Радовался, что Москва по-прежнему красива (он любуется Кремлем каждый день, идя к себе домой по Большой Ордынке), что в «Спартаке» появились такие замечательные молодые ребята, как Игорь Нетто и Никита Симонян…

09.03. Вероятно, одна из первых «гражданских» фотографий Ж. А. Коваля. На обороте фото 3×4 надпись «август 1949».[269]


Да многому чему еще был рад снявший маску Дельмара Жорж Абрамович Коваль летом 1949 г.!

Но очень скоро эта радость была вытеснена тоскливым недоумением и, как ни невероятно это звучит по отношению к «бесстрашному разведчику, ощущением страха. В какой-то момент даже захотелось снова надеть маску…

Снова космополит. Год 1953

Восстановившись (вероятно, не без помощи ГРУ) в аспирантуре, Жорж с головой погрузился в научную работу, стараясь не замечать того, чем пугала его Татьяна Васильевна: «всякие ужасы, которыми она где-то наслышалась (на счет увольнении, гонении и т. д.)»

Но, думаю, что та социальная картина, которая высветилась перед Жоржем сразу после возвращения из своей «командировки» в 1948 и увольнения из ГРУ в 1949 году, за прошедшее к 1953 году время не только не потускнела, но и «заиграла новыми красками».

А эти «новые краски», если употребить химические образы, были замешаны на весьма ядовитых пигментах – лжи, лицемерии, ненависти, жестокости, скудоумии – растворённых в липком страхе.

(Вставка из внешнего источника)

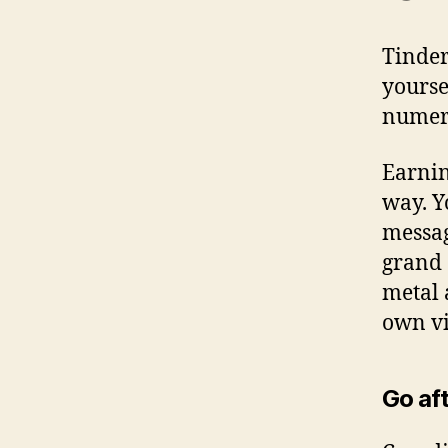
Tinder
yourse
numero
Earnin
way. Y
messag
grand 
metal 
own vis
Go aft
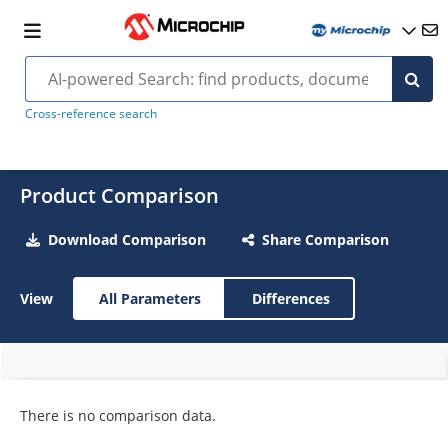
Cross-reference search
Product Comparison
Download Comparison
Share Comparison
View
All Parameters
Differences
There is no comparison data.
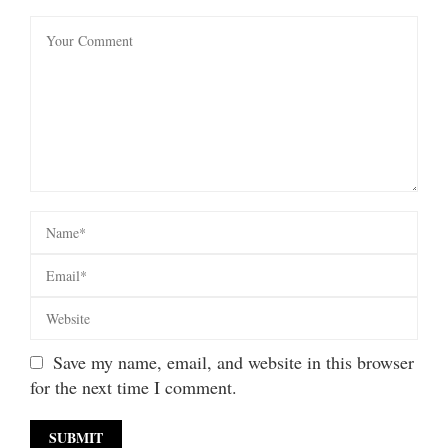
Save my name, email, and website in this browser
for the next time I comment.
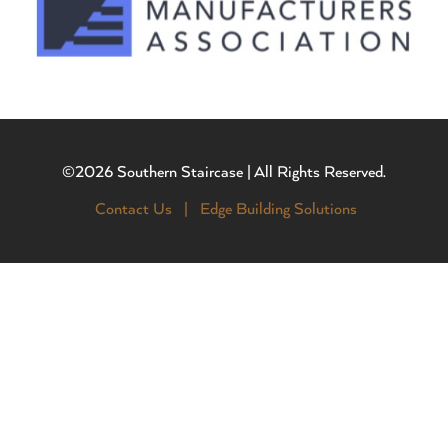
©2026 Southern Staircase | All Rights Reserved.
Contact Us |
Edge Building Solutions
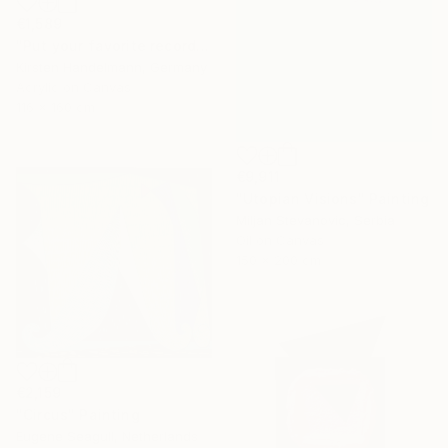
€1,589
"Put your favorite record on" Painting
Kirsten Handelmann, Germany
Acrylic on Canvas
116 x 160 cm
€9,911
"Utopian Visions" Painting
Miljan Stevanovic, Serbia
Oil on Canvas
150 x 200 cm
€2,159
"Circus" Painting
Eugene Seagull, Netherlands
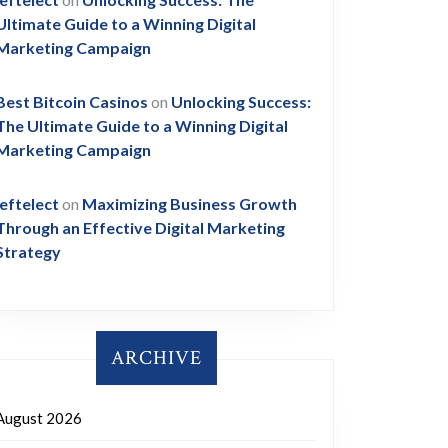
Ultimate Guide to a Winning Digital
Marketing Campaign
Best Bitcoin Casinos
on
Unlocking Success:
The Ultimate Guide to a Winning Digital
Marketing Campaign
leftelect
on
Maximizing Business Growth
Through an Effective Digital Marketing
Strategy
ARCHIVE
August 2026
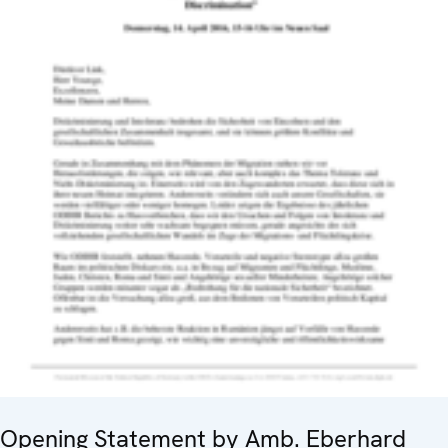
Opening Statement by Amb. Eberhard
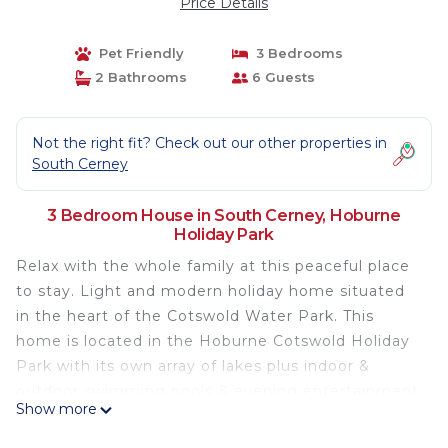
Price Details
Pet Friendly
3 Bedrooms
2 Bathrooms
6 Guests
Not the right fit? Check out our other properties in
South Cerney
3 Bedroom House in South Cerney, Hoburne
Holiday Park
Relax with the whole family at this peaceful place
to stay. Light and modern holiday home situated
in the heart of the Cotswold Water Park. This
home is located in the Hoburne Cotswold Holiday
Park with its own array of lakes plus indoor &
outdoor swimming pools & evening entertainment
Show more
program. Also, a children’s activities program and 2
outdoor play areas.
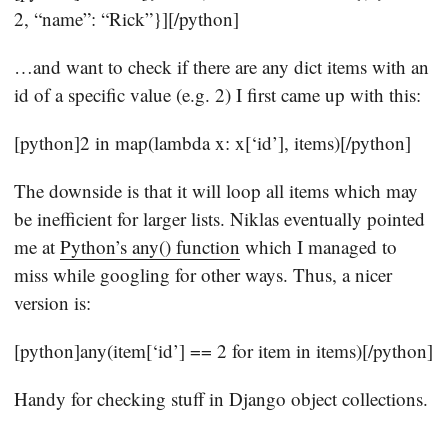
2, “name”: “Rick”}][/python]
…and want to check if there are any dict items with an
id of a specific value (e.g. 2) I first came up with this:
[python]2 in map(lambda x: x[‘id’], items)[/python]
The downside is that it will loop all items which may
be inefficient for larger lists. Niklas eventually pointed
me at
Python’s any() function
which I managed to
miss while googling for other ways. Thus, a nicer
version is:
[python]any(item[‘id’] == 2 for item in items)[/python]
Handy for checking stuff in Django object collections.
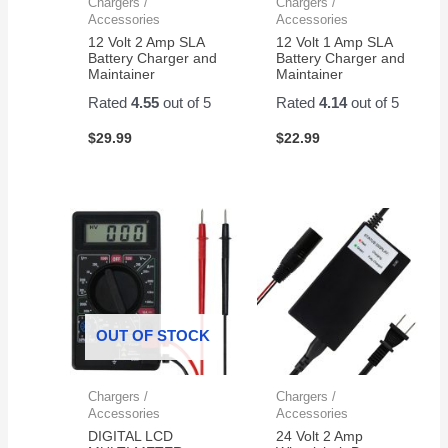
Chargers /
Chargers /
Accessories
Accessories
12 Volt 2 Amp SLA
12 Volt 1 Amp SLA
Battery Charger and
Battery Charger and
Maintainer
Maintainer
Rated
4.55
out of 5
Rated
4.14
out of 5
$
29.99
$
22.99
OUT OF STOCK
Chargers /
Chargers /
Accessories
Accessories
DIGITAL LCD
24 Volt 2 Amp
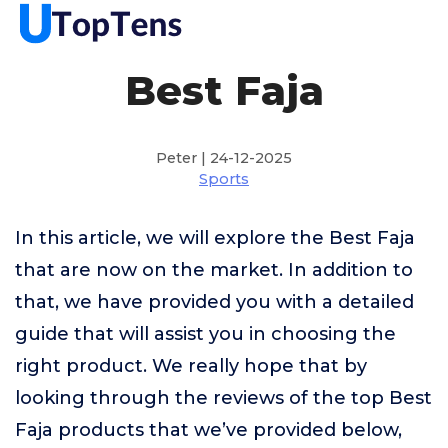
Best Faja
Peter | 24-12-2025
Sports
In this article, we will explore the Best Faja
that are now on the market. In addition to
that, we have provided you with a detailed
guide that will assist you in choosing the
right product. We really hope that by
looking through the reviews of the top Best
Faja products that we’ve provided below,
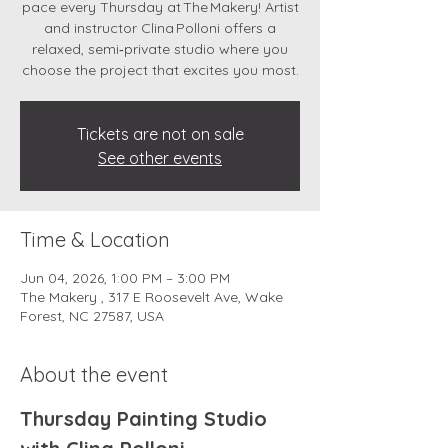
pace every Thursday at The Makery! Artist
and instructor Clina Polloni offers a
relaxed, semi‑private studio where you
choose the project that excites you most.
Tickets are not on sale
See other events
Time & Location
Jun 04, 2026, 1:00 PM – 3:00 PM
The Makery , 317 E Roosevelt Ave, Wake
Forest, NC 27587, USA
About the event
Thursday Painting Studio 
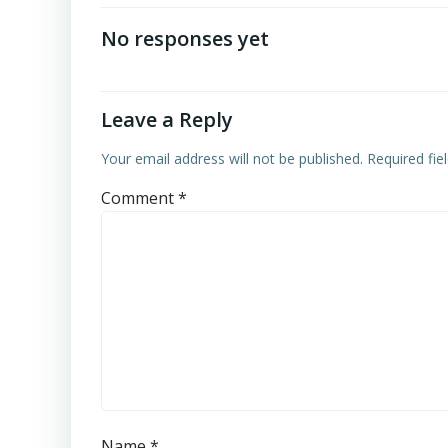
navigation
No responses yet
Leave a Reply
Your email address will not be published.
Required fi
Comment
*
Name
*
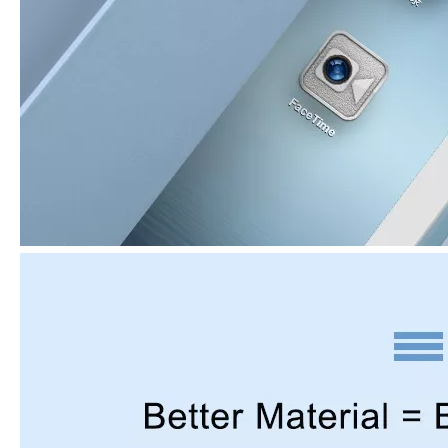
3 Advantages of trifold case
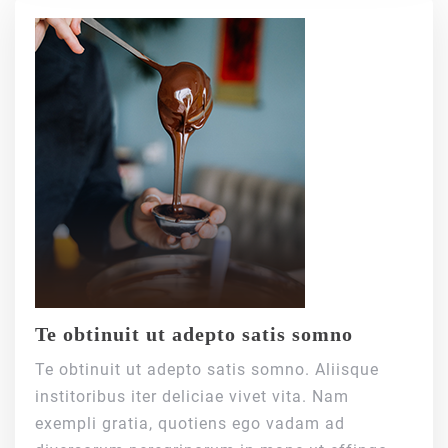
Te obtinuit ut adepto satis somno
Te obtinuit ut adepto satis somno. Aliisque
institoribus iter deliciae vivet vita. Nam
exempli gratia, quotiens ego vadam ad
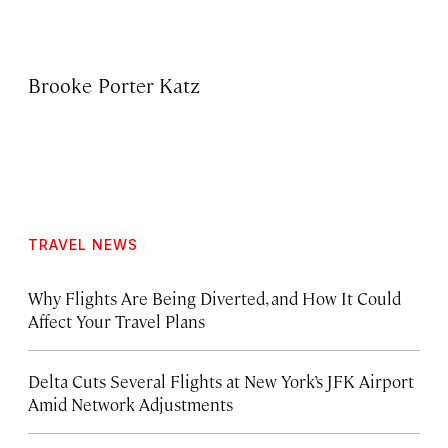
Brooke Porter Katz
TRAVEL NEWS
Why Flights Are Being Diverted, and How It Could
Affect Your Travel Plans
Delta Cuts Several Flights at New York’s JFK Airport
Amid Network Adjustments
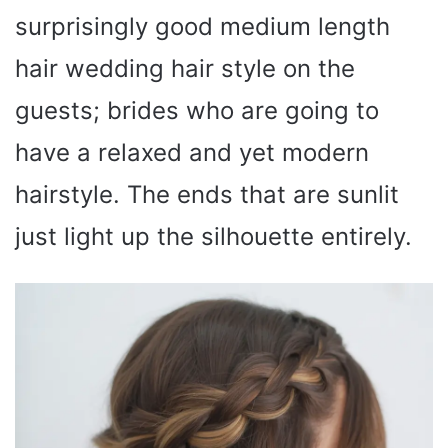
surprisingly good medium length
hair wedding hair style on the
guests; brides who are going to
have a relaxed and yet modern
hairstyle. The ends that are sunlit
just light up the silhouette entirely.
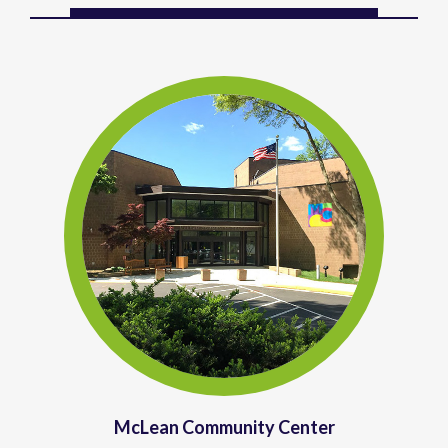
McLean Community Center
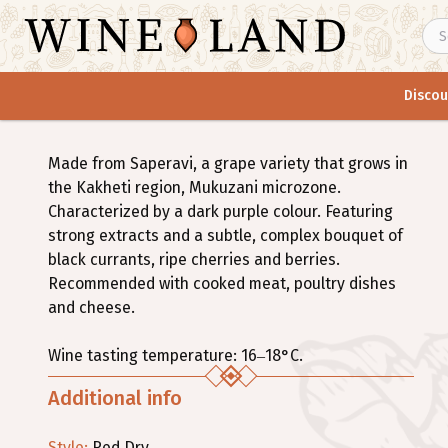
Discou
Made from Saperavi, a grape variety that grows in
the Kakheti region, Mukuzani microzone.
Characterized by a dark purple colour. Featuring
strong extracts and a subtle, complex bouquet of
black currants, ripe cherries and berries.
Recommended with cooked meat, poultry dishes
and cheese.
Wine tasting temperature: 16–18°C.
Additional info
Style
:
Red
Dry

«Государственный прессинг» евреев всё время усиливался. Так,

«по данным статистического сборника о руководящих кадрах партийных, советских, хозяйственных и других органов, подготовленного в 1952 г. по указанию Г. М. Маленкова [cxlvii][270], количество евреев-руководителей среди руководящих кадров центрального аппарата министерств и ведомств СССР и РСФСР сократилось с начала 1945 г. до начала 1952 г. с 516 до 190 человек (с 12,9 % до 3,9 % в общей массе руководителей этого звена, насчитывающей 4 тыс. человек в 1945 г. и 4,9 тыс. в 1952 г.). Среди руководителей предприятий и строек (около 4,2 тыс. человек) доля евреев за этот же период снизилась – с 11,2 до 4,6 %, среди директоров промышленных предприятий (около 2 тыс. человек) – с 12,3 до 4,6 %, среди руководителей НИИ, КБ и проектных организаций (около 430 человек в 1945 г. и 1 тыс. в 1952 г.) – с 10,8 до 2,9 %, среди руководящих кадров центральной печати (около 300 человек в 1945 г. и 480 в 1952 г.) – с 10,7 до 5,4 %, среди руководителей вузов и партшкол (около 730 человек в 1945 г. и 1900 в 1952 г.) – с 10,9 % до 3,1 %. В то же время доля евреев среди секретарей обкомов, крайкомов и ЦК компартий союзных республик (около 770 человек в 1945 г. и 1000 в 1952 г.) сократилась с 1,3 до 0,1 %, доля евреев среди наиболее многочисленной когорты руководителей основных окружных, городских и районных советских и хозяйственных учреждений и организаций (свыше 50 тыс. в 1945 г. и около 57 тыс. в 1952 г.) снизилась с 2,8 до 2,2 %[cxlviii][271]».[272]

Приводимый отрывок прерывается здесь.